* _WHAT IS EXPECTED_
Taking only the lines of the data below from the line with "Robert Jiran" to the line with "zvyčajne nezameriavajú na", ends included, write them out exactly and without pictures.

* _DATA FOR ANALYSIS_
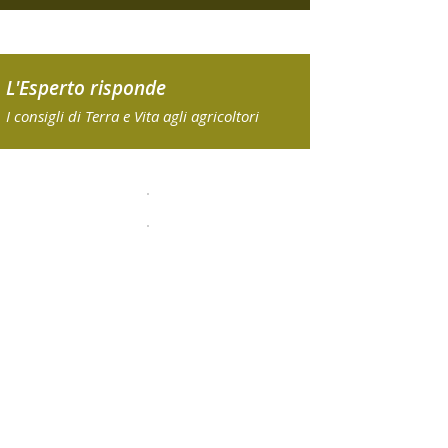
L'Esperto risponde
I consigli di Terra e Vita agli agricoltori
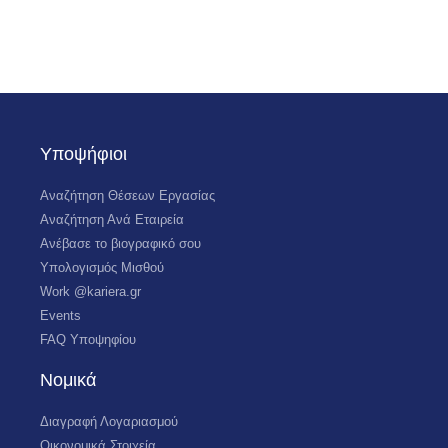
Υποψήφιοι
Αναζήτηση Θέσεων Εργασίας
Αναζήτηση Ανά Εταιρεία
Ανέβασε το βιογραφικό σου
Υπολογισμός Μισθού
Work @kariera.gr
Events
FAQ Υποψηφίου
Νομικά
Διαγραφή Λογαριασμού
Οικονομικά Στοιχεία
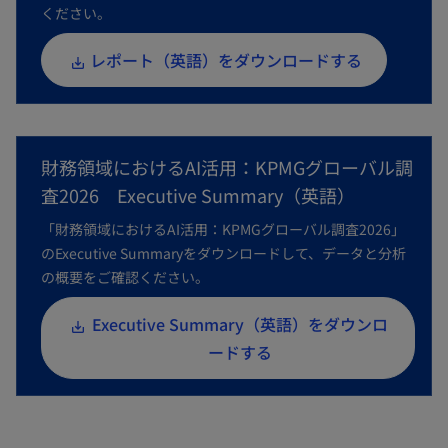
ください。
新
レポート（英語）をダウンロードする
し
い
タ
財務領域におけるAI活用：KPMGグローバル調
ブ
査2026 Executive Summary（英語）
で
開
「財務領域におけるAI活用：KPMGグローバル調査2026」
のExecutive Summaryをダウンロードして、データと分析
く
の概要をご確認ください。
新
Executive Summary（英語）をダウンロ
し
ードする
い
タ
ブ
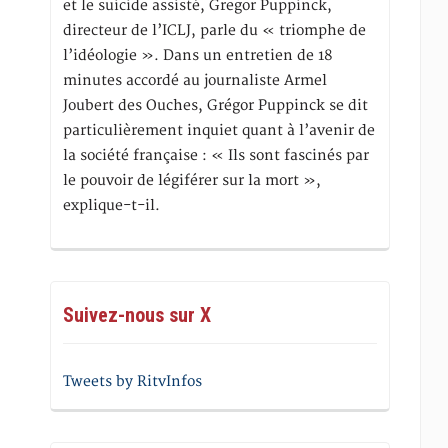
et le suicide assisté, Gregor Puppinck,
directeur de l’ICLJ, parle du « triomphe de
l’idéologie ». Dans un entretien de 18
minutes accordé au journaliste Armel
Joubert des Ouches, Grégor Puppinck se dit
particulièrement inquiet quant à l’avenir de
la société française : « Ils sont fascinés par
le pouvoir de légiférer sur la mort »,
explique-t-il.
Suivez-nous sur X
Tweets by RitvInfos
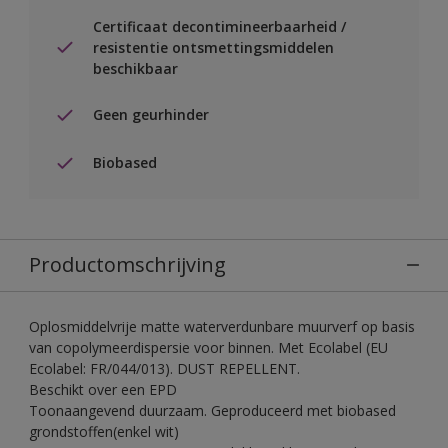
Certificaat decontimineerbaarheid /
resistentie ontsmettingsmiddelen
beschikbaar
Geen geurhinder
Biobased
Productomschrijving
Oplosmiddelvrije matte waterverdunbare muurverf op basis
van copolymeerdispersie voor binnen. Met Ecolabel (EU
Ecolabel: FR/044/013). DUST REPELLENT.
Beschikt over een EPD
Toonaangevend duurzaam. Geproduceerd met biobased
grondstoffen(enkel wit)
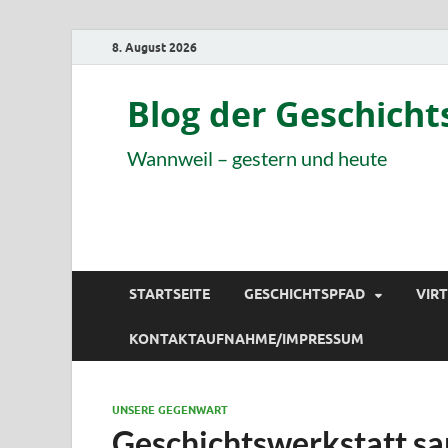
8. August 2026
Blog der Geschich
Wannweil – gestern und heute
STARTSEITE
GESCHICHTSPFAD
VIR
KONTAKTAUFNAHME/IMPRESSUM
UNSERE GEGENWART
Geschichtswerkstatt sa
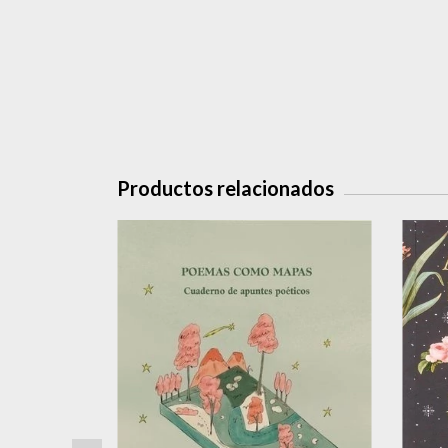
Productos relacionados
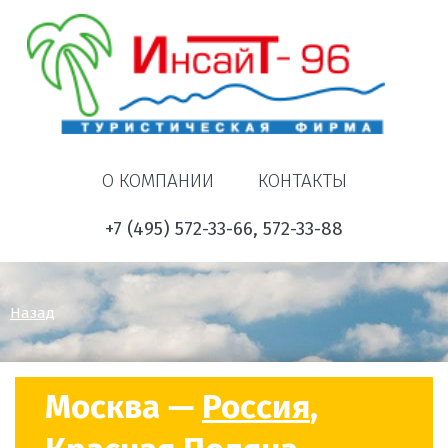
О КОМПАНИИ
КОНТАКТЫ
+7 (495) 572-33-66, 572-33-88
Назад
Москва —
Россия
,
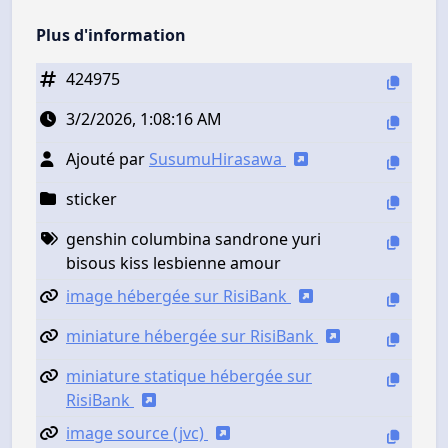
Plus d'information
424975
3/2/2026, 1:08:16 AM
Ajouté par
SusumuHirasawa
sticker
genshin columbina sandrone yuri
bisous kiss lesbienne amour
image hébergée sur RisiBank
miniature hébergée sur RisiBank
miniature statique hébergée sur
RisiBank
image source (jvc)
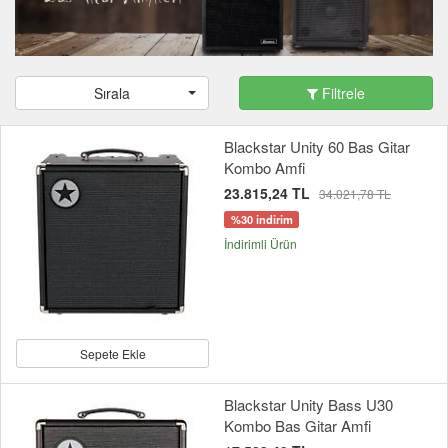
Sırala
Filtrele
Blackstar Unity 60 Bas Gitar
Kombo Amfi
23.815,24 TL
34.021,78 TL
%30 indirim
İndirimli Ürün
Sepete Ekle
Blackstar Unity Bass U30
Kombo Bas Gitar Amfi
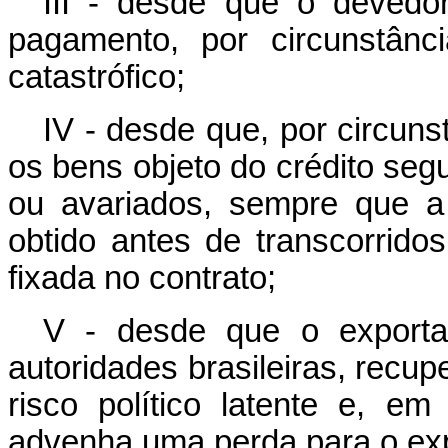
III - desde que o devedor
pagamento, por circunstânc
catastrófico;
IV - desde que, por circuns
os bens objeto do crédito seg
ou avariados, sempre que a
obtido antes de transcorrid
fixada no contrato;
V - desde que o exportad
autoridades brasileiras, recu
risco político latente e, e
advenha uma perda para o exp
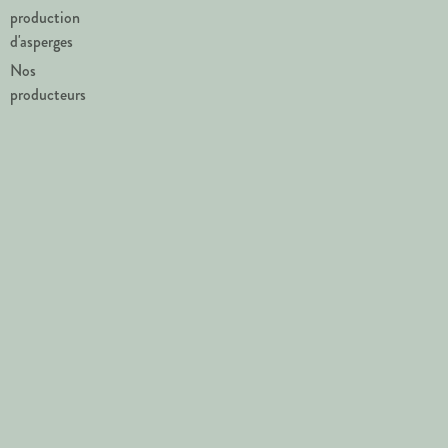
production
d'asperges
Nos
producteurs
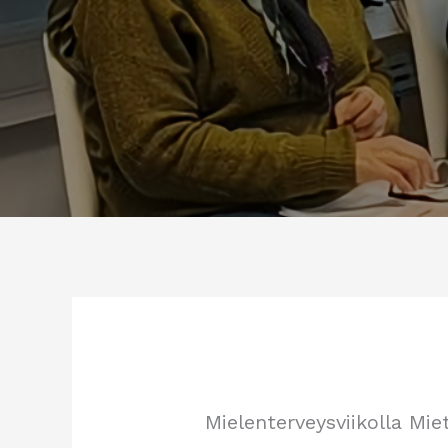
Mielenterveysviikolla Mi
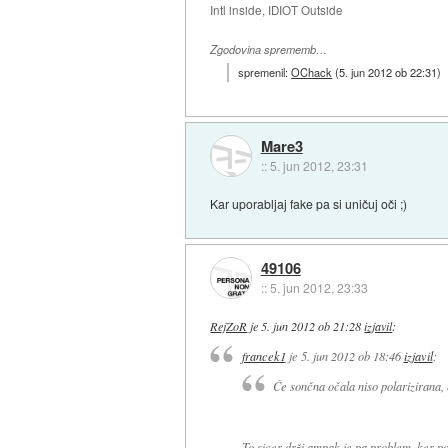
Intl inside, IDIOT Outside
Zgodovina sprememb…
spremenil:
OChack
(
5. jun 2012 ob 22:31
)
Mare3
::
5. jun 2012, 23:31
Kar uporabljaj fake pa si uničuj oči ;)
49106
::
5. jun 2012, 23:33
RejZoR
je
5. jun 2012 ob 21:28
izjavil
:
francek1
je
5. jun 2012 ob 18:46
izjavil
:
Če sončna očala niso polarizirana, 
To sicer drži ampak je pa problem, ker po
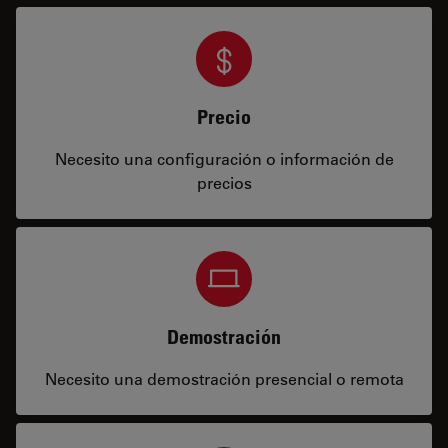
Precio
Necesito una configuración o información de
precios
Demostración
Necesito una demostración presencial o remota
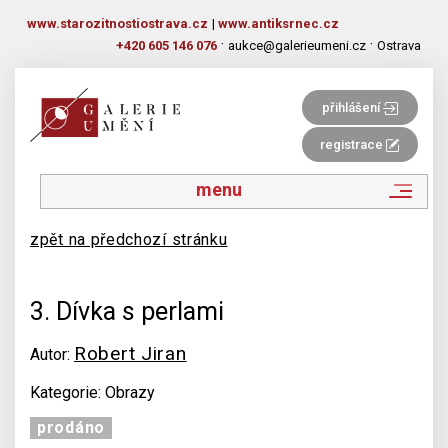
www.starozitnostiostrava.cz
|
www.antiksrnec.cz
·
·
+420 605 146 076
aukce@galerieumeni.cz
Ostrava
přihlášení
registrace
menu
zpět na předchozí stránku
3. Dívka s perlami
Robert Jiran
Autor:
Kategorie: Obrazy
prodáno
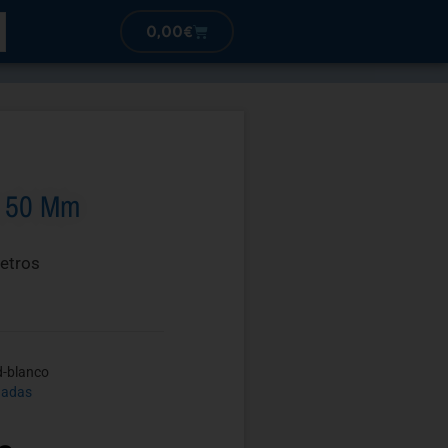
0,00
€
a 50 Mm
etros
d-blanco
dadas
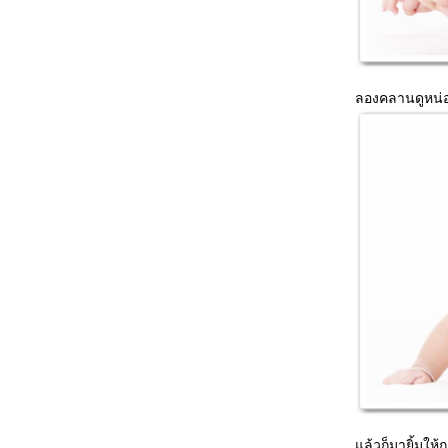
ลูกอิจฉา...มาล่ะคร้าบ
ไปหาคุณหมอมาอีกแล้ว...Second Opinion
ไปหาหมอมาแระ...6 สัปดาห์หลังแท้ง เป็นไรอีก
เนี่ยเรา
ประจำเดือนมาแร้ว...ดีใจจังเล
ลองคลานดูหน่อ
วิตามินอันใหม่...แต่หาซื้อยากจัง
เตรียมตัวเป็นคุณแม่...อีกซักครั้ง
สารพัดตัวช่วย3 Pre-Seed Gel ช่วยน้องจอร์จ
ห้วิ่งปรู๊ดปร๊าด
สารพัดตัวช่วย2 กล้องตรวจน้ำลา
สารพัดตัวช่วย1 ชุดทดสอบการตกไข่ (LH
Ovulation Test )
ล้วก็มายิ้มให้ก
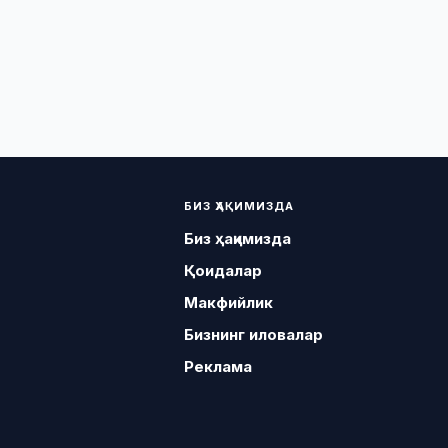
БИЗ ҲАҚИМИЗДА
Биз ҳақимизда
Қоидалар
Макфийлик
Бизнинг иловалар
Реклама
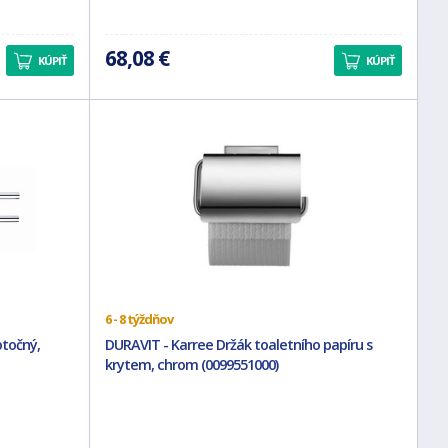
68,08 €
KÚPIŤ
KÚPIŤ
6 - 8 týždňov
otočný,
DURAVIT - Karree Držák toaletního papíru s
krytem, chrom (0099551000)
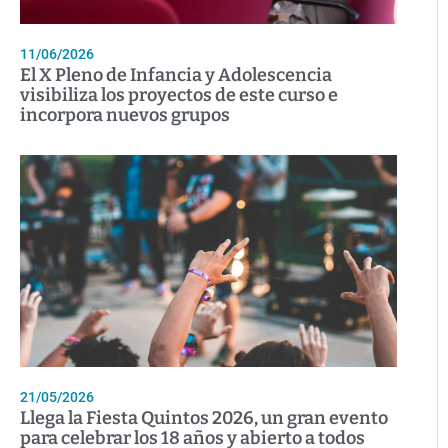
11/06/2026
El X Pleno de Infancia y Adolescencia
visibiliza los proyectos de este curso e
incorpora nuevos grupos
21/05/2026
Llega la Fiesta Quintos 2026, un gran evento
para celebrar los 18 años y abierto a todos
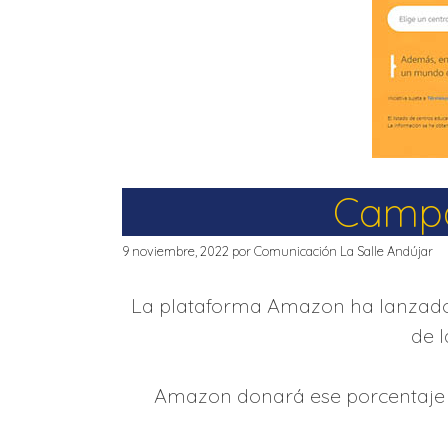
Campañ
9 noviembre, 2022
por
Comunicación La Salle Andújar
La plataforma Amazon ha lanzado de 
de 
Amazon donará ese porcentaje al 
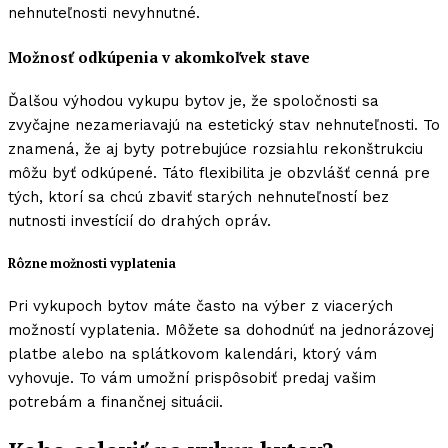
nehnuteľnosti nevyhnutné.
Možnosť odkúpenia v akomkoľvek stave
Ďalšou výhodou vykupu bytov je, že spoločnosti sa
zvyčajne nezameriavajú na estetický stav nehnuteľnosti. To
znamená, že aj byty potrebujúce rozsiahlu rekonštrukciu
môžu byť odkúpené. Táto flexibilita je obzvlášť cenná pre
tých, ktorí sa chcú zbaviť starých nehnuteľností bez
nutnosti investícií do drahých opráv.
Rôzne možnosti vyplatenia
Pri vykupoch bytov máte často na výber z viacerých
možností vyplatenia. Môžete sa dohodnúť na jednorázovej
platbe alebo na splátkovom kalendári, ktorý vám
vyhovuje. To vám umožní prispôsobiť predaj vašim
potrebám a finančnej situácii.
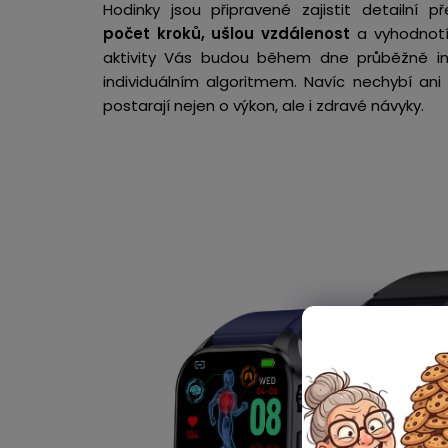
Hodinky jsou připravené zajistit detailní 
počet kroků, ušlou vzdálenost
a vyhodnot
aktivity Vás budou během dne průběžně inf
individuálním algoritmem. Navíc nechybí ani
postarají nejen o výkon, ale i zdravé návyky.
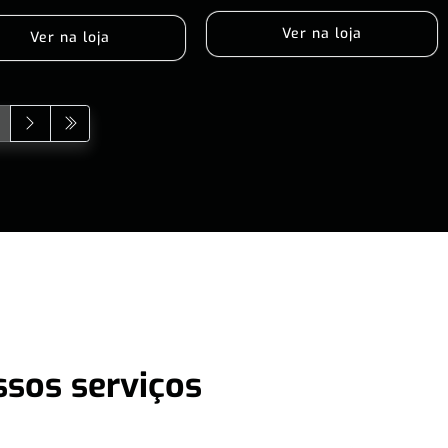
Ver na loja
Ver na loja
ssos serviços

* _EXERCISE RESPONSE_
Robert Jiran
Autor:
Kategorie: Obrazy
prodáno
0,00
€
a 50 Mm
etros
d-blanco
dadas
ลูกอิจฉา...มาล่ะคร้าบ
ไปหาคุณหมอมาอีกแล้ว...Second Opinion
ไปหาหมอมาแระ...6 สัปดาห์หลังแท้ง เป็นไรอีก
เนี่ยเรา
ประจำเดือนมาแร้ว...ดีใจจังเล
ลองคลานดูหน่อ
วิตามินอันใหม่...แต่หาซื้อยากจัง
เตรียมตัวเป็นคุณแม่...อีกซักครั้ง
สารพัดตัวช่วย3 Pre-Seed Gel ช่วยน้องจอร์จ
ห้วิ่งปรู๊ดปร๊าด
สารพัดตัวช่วย2 กล้องตรวจน้ำลา
สารพัดตัวช่วย1 ชุดทดสอบการตกไข่ (LH
Ovulation Test )
ล้วก็มายิ้มให้ก
БИЗ ҲАҚИМИЗДА
Биз ҳақимизда
Қоидалар
Макфийлик
Бизнинг иловалар
Реклама
68,08 €
KÚPIŤ
KÚPIŤ
6 - 8 týždňov
otočný,
DURAVIT - Karree Držák toaletního papíru s
krytem, chrom (0099551000)
11/06/2026
El X Pleno de Infancia y Adolescencia
visibiliza los proyectos de este curso e
incorpora nuevos grupos
21/05/2026
Llega la Fiesta Quintos 2026, un gran evento
para celebrar los 18 años y abierto a todos
Campañ
9 noviembre, 2022
por
Comunicación La Salle Andújar
La plataforma Amazon ha lanzado de 
de 
Amazon donará ese porcentaje al 
nehnuteľnosti nevyhnutné.
Možnosť odkúpenia v akomkoľvek stave
Ďalšou výhodou vykupu bytov je, že spoločnosti sa
zvyčajne nezameriavajú na estetický stav nehnuteľnosti. To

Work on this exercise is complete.